There was also the issue of available songs. At the time of her move, only “Medusa” was remotely close to completion. That meant that the other songs on her debut EP, which was released in January 2018, a year following her initial success—were influenced by the changes in her life.
“You can kind of hear a little of that transition in my life from doing my normal stuff to all of a sudden living this completely different lifestyle,” she said.
Morgue wrote the other three songs on the Medusa EP within the first month following her move. For the first time, she found herself writing not on her own but in a room with professional producers. For someone whose initial success came by writing personally, this presented a new challenge. Even well-intentioned collaborators can change an artist’s vision.
Kailee Morgue grew up being uncomfortable saying “no” or turning people down. She was going to have to learn.
“It’s been a very, very long process of … turning myself into the person that’s like, ‘I hate this; no, I want it to be this way,’” she said. “It’s really a lot of standing your ground and having to be, like, ‘I don’t like this at all; we need to redo this,’ and sometimes taking it to a different producer.”
The EPs four tracks include “Unfortunate Soul,” about the move from Phoenix to L.A, which was produced by Joel Little (Lorde), the alluring “Discovery” and sparse “Ghost of Mine.” All four blend precise, uncompleted beats with pulsating and glitchy synths.
Kailee Morgue’s newer songs are already taking a different tact, the first sign of which came in late August, with “Siren.” Though the song is also named for another Greek mythology-inspired character, the song is more confident in its storytelling.
With more songs on the way, she is now turning her attention to another part of the music industry life in which she has very little experience: performing live. Kailee Morgue’s first show did not come until July.
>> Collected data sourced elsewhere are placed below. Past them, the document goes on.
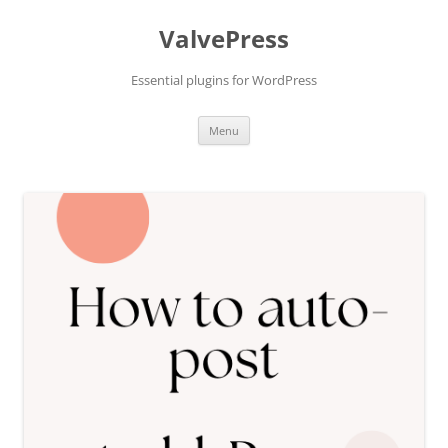
Skip
to
ValvePress
content
Essential plugins for WordPress
Menu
The following month, she was playing in front of hundreds at the Outside Lands Music Festival.
Morgue flew her mom and boyfriend out for the performance, where she overcame a bit of stage fright and the bracing cold to do just fine, even though she decided to ditch her jacket because it was getting in her way.
“So, today was my third time being on a stage, ever!” she said. “This one was a big jump for me, especially because I’ve never seen the audience.”